Sıfır İnananlı Tanrıça ile Isekai'yi Temizlemek - Sınıf Arkadaşları Arasındaki En Zayıf Büyücü

10 Ekim 2020
Çeviri: deantrbl
Düzenleme: Residenttt
1062 Görüntülenme
Bu bölümü 26 Kişi beğendi.
Cilt 7

Takatsuki Makoto Saldırıya Uğruyor

“Şimdi, birbirimizi öldürelim.”

Bu egzotik kahverengi tenli güzellik, başlangıçtan itibaren çılgınca bir açıklama yapıyordu.

Vücudundan turuncu renkli bir aura fışkırıyordu.

(Kavurucu Kahraman… Olga Sol Tariska. Ateş Tanrıçası’nın Kahramanı…) (Makoto)

Amacımız Büyük Keith Kahramanı ve Kahini ile tanışmaktı. Bu anlamda amacımızla örtüşüyordu.

Ancak gözümün önündeki savaşçı, makul bir konuşma yapabileceğim birine benzemiyordu.

“?!”

Fark ettiğimde Kavurucu Kahraman’ın yumruğu yaklaşıyordu.

Lanet olsun!

(K-[Kaçınma]!) (Makoto)

Az kalsın ondan kaçınamıyordum!

Omzumun etrafından bir darbe hissettim ve arkaya doğru uçtum.

Ah...

“Takatsuki-kun!” (Aya)

Sa-san’ın sesini duydum.

“Ah... Vurdu mu?” (Olga)

Kavurucu Kahraman Olga başını tatlı bir şekilde yana eğdi.

Bana yumruk attın!

“Sen! Ne yapıyorsun?!” (Aya)

Sa-san, Ateş Kahramanı’na saldırdı.

“Vay be, bu beni şaşırttı.” (Olga)

Şaşırdığını söylüyordu, ancak Sa-san'ın saldırılarıyla hiç telaşlanmadan başa çıkıyordu.

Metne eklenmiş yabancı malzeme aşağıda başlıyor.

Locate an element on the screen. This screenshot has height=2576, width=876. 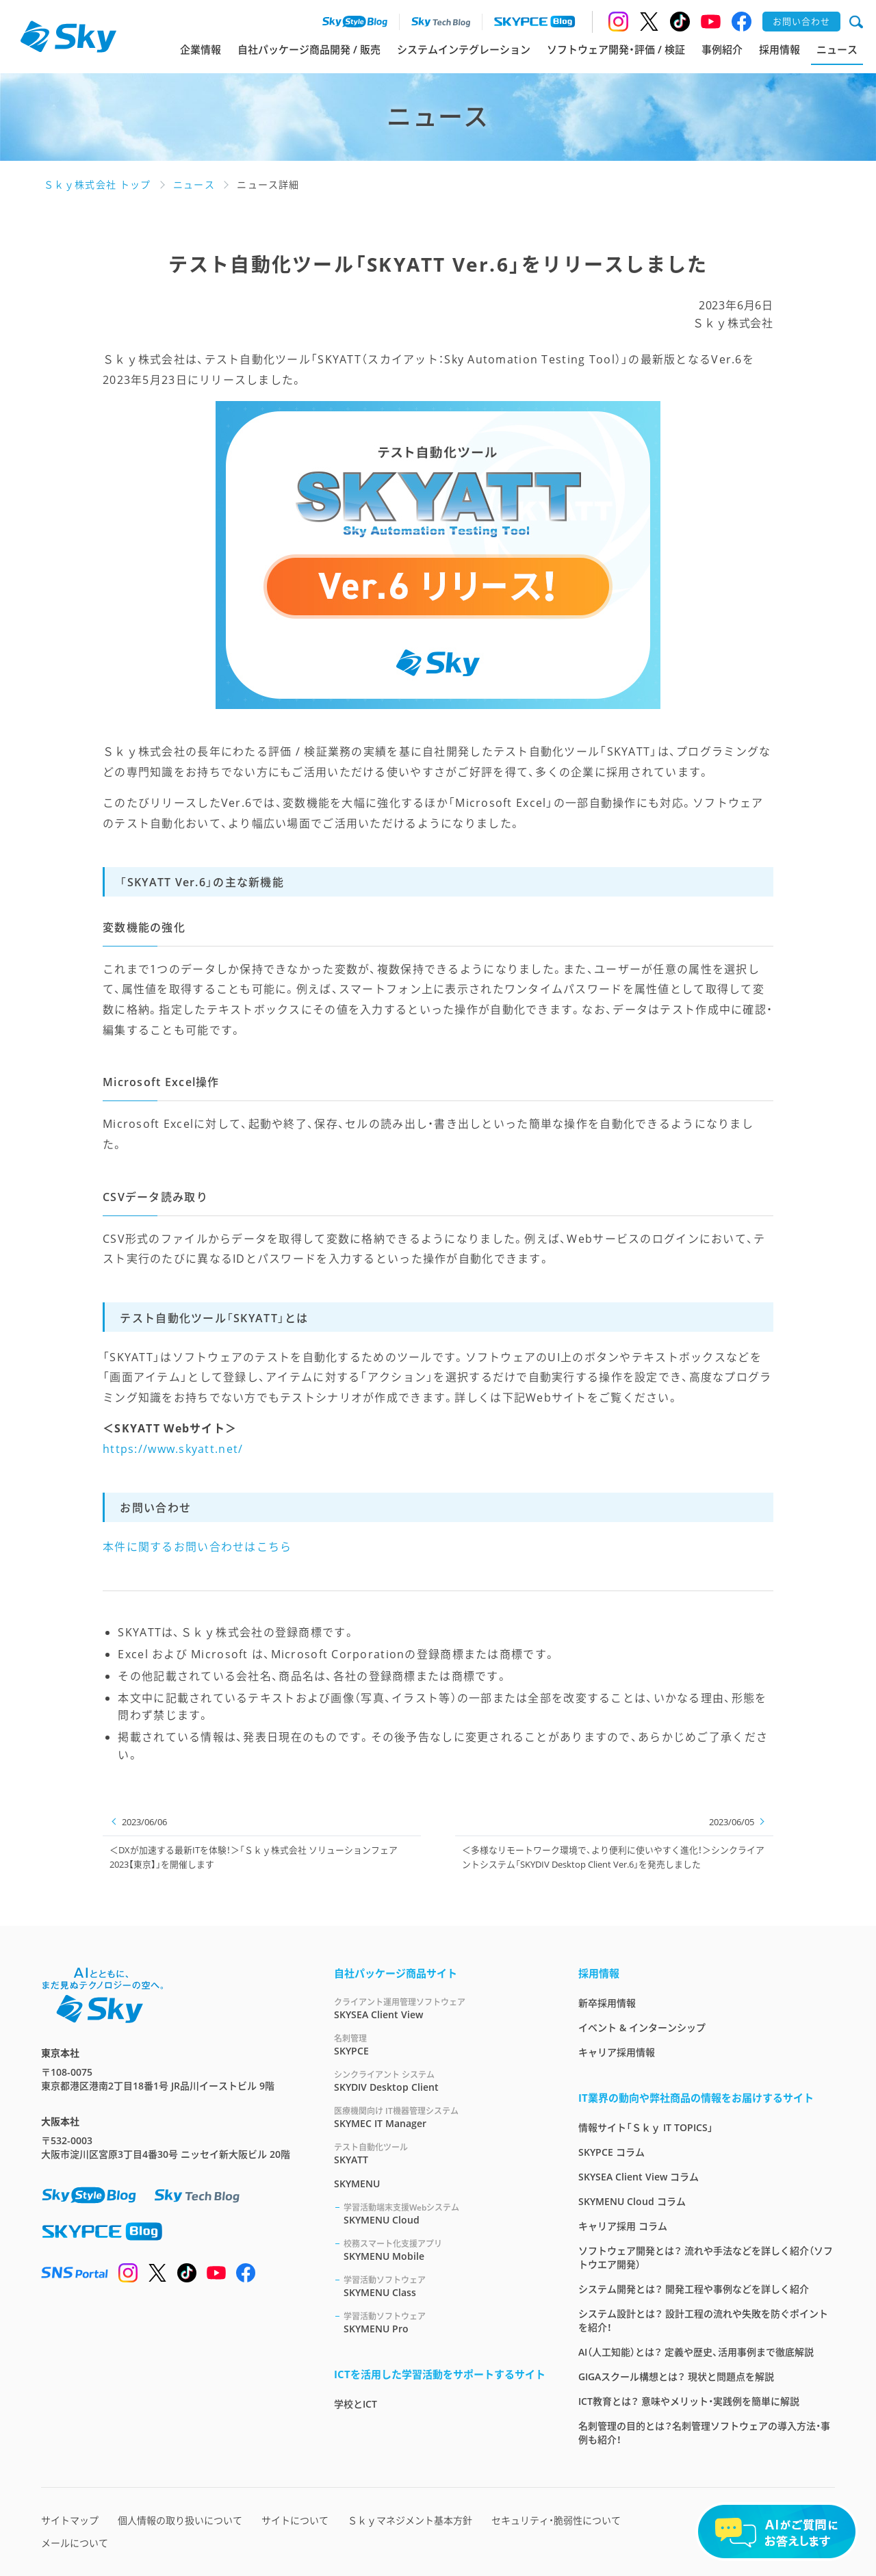 サイトについて is located at coordinates (294, 2520).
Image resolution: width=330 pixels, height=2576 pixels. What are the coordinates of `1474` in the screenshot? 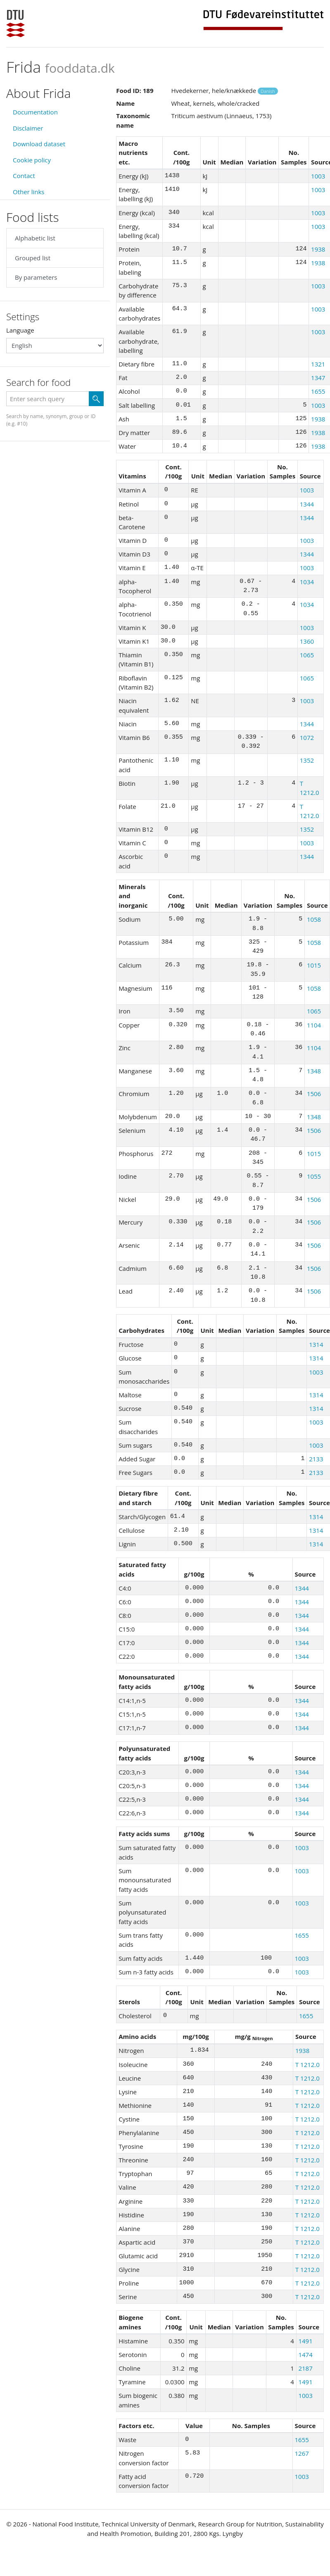 It's located at (305, 2354).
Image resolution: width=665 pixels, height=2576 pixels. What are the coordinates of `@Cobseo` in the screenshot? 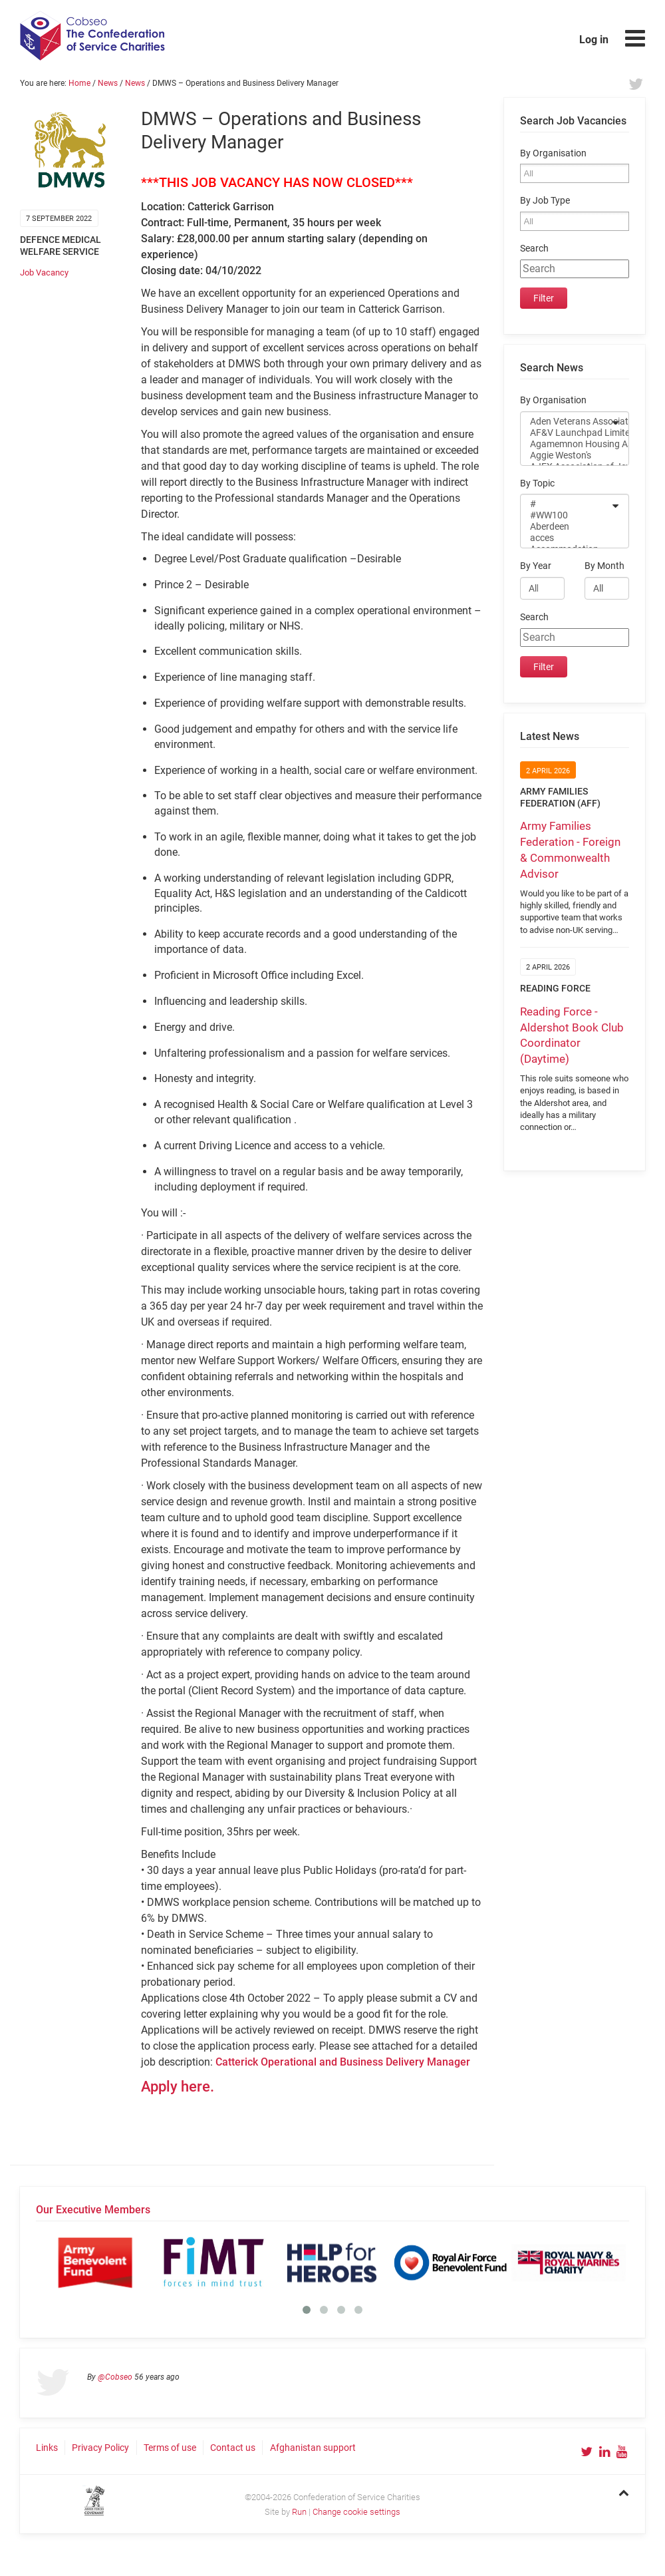 It's located at (115, 2377).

Cidden mi? Sa-san'ın fiziksel saldırıları işe yaramıyor muydu?!

“Ah!” (Aya)

Sa-san'ın tedirgin ifadesini görebiliyordum.

[Su Büyüsü: Buz İğnesi].

Sa-san'a yardım etmek için kör edici bir saldırı oluşturdum.

Su Ruhları olmadan, bu benim limitim!

“Hm?” (Olga)

Bundan çok doğal bir şekilde kaçtı!

Onu tam gözlerine doğru aktive ettim ve yine de… gördüğü anda ondan kaçmayı başardı mı?

“Can sıkıcı.” (Olga)

“Ha!” (Makoto)

Bir süredir Sa-san tarafından saldırıya uğruyordu, ama bir şekilde önüme geldi.

[Kaçınma]!

“Hey!” (Makoto)

Midemde ağır bir darbe hissettim.

Ben hiç kaçınamıyor muyum?!

Kaçınma’nın harekete geçtiğini gördüğü anda takip saldırıları yapıyordu.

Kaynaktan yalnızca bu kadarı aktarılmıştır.